One person died in Mfuleni on 5 August when a delivery truck was looted and private security guards pelted with stones.

Talks between SANTACO and the City of Cape Town to resolve the strike collapsed on 6 August. The City blamed additional SANTACO demands that were "not legally implementable" such as the return of impounded taxis without having to pay fines.

On Monday 7 August, the fifth day of the strike, 2 people were shot dead, 35 arrests were made, a City depot in Delft was firebombed, and an additional 4 buses and 3 private vehicles were set alight allegedly by strikers associated with the minibus taxi industry. Protest action was reported in areas around Philippi and Hout Bay.

The Western Cape government stated their intention to pursue legal action against striking taxi operators.

===8–9 August===
On 8 August Transport minister Sindisiwe Chikunga called for the City of Cape Town to release all impounded minibus taxis and accused the implementation of city bylaws as being responsible for inciting the strike. The mayor of Cape Town, Geordin Hill-Lewis, denied Chikunga's accusation and stated that the impounding of all minibus taxis was done entirely in accordance with the National Land Transport Act.
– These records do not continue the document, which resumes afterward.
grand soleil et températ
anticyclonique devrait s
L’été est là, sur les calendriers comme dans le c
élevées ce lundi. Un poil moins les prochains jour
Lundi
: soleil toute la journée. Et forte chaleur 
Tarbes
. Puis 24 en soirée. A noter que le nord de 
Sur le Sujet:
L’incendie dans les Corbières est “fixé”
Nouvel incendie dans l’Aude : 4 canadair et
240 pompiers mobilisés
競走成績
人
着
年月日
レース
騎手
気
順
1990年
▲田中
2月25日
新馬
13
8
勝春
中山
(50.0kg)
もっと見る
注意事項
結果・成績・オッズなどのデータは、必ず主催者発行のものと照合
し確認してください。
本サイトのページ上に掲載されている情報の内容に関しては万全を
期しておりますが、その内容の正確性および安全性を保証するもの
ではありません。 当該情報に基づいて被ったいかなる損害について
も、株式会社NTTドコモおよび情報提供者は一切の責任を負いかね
By the 9 August South African Police Minister Bheki Cele stated that a total of 5 people were reported dead, 120 people had been arrested. He also stated that 53 taxis were impounded in law enforcement operations clearing a taxi blockade on 3 August.

===10 August===
The strike came to an end on Thursday, 10 August following late night negotiations between the city and SANTACO. Western Cape Premier Alan Winde stated that SANTACO accepted the same deal offered to it before the strike.

== Impact ==
The City of Cape Town stated that SANTACO failed in its strike objective to get taxis impounded for violating the National Land Transport Act and instead accepted the city's original offer. Specifically that minibus taxis will continue to be impounded for driving without an operating or divers licence, on incorrect taxi routes, or for driving vehicles that were not roadworthy. It was also agreed that negotiations would continue with the taxi operators to compile a list of major offences that vehicles could be impounded for and compile a list of minor offences that vehicles could not be impounded for. SANTACO also agreed not to call for another strike in the middle of the working day.
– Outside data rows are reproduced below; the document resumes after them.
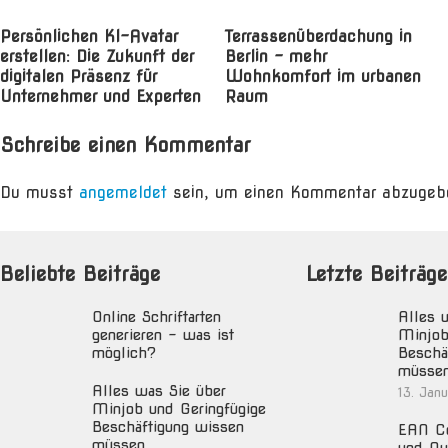
Persönlichen KI-Avatar
Terrassenüberdachung in
erstellen: Die Zukunft der
Berlin – mehr
digitalen Präsenz für
Wohnkomfort im urbanen
Unternehmer und Experten
Raum
Schreibe einen Kommentar
Du musst
angemeldet
sein, um einen Kommentar abzugeb
Beliebte Beiträge
Letzte Beiträge
Online Schriftarten
Alles 
generieren – was ist
Minjob
möglich?
Beschä
müsse
Alles was Sie über
13. Jan
Minjob und Geringfügige
Beschäftigung wissen
EAN Co
müssen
A total of 5 people were reportedly killed in instances relating to the strike and 120 people arrested. At least 5 buses were torched, allegedly by taxi strikers and over 60 minibus taxis impounded by the authorities. It was reported that criminal elements took advantage of the chaos surrounding the strike action to loot a number of businesses and malls in the Gugulethu, Mfuleni, Nyanga, Khayelitsha and Kraaifontein areas of Cape Town. The provincial education minister stated that the strike significantly impacted schooling for its first few days with over 450,000 students and 17,500 teachers being prevented from getting to schools across Cape Town.

== Followup protests ==
On 3 October 2023 the Economic Freedom Fighters held a protest march and attempted transport shutdown against what they claimed was the City of Cape Town's policy of "unjust taxi impoundments" and called for impounded mini-bus taxis to be immediately released. SANTACO and the African National Congress withdrew from the protest before it took place and instead urged for a peaceful resolution to the issue of taxi impoundments.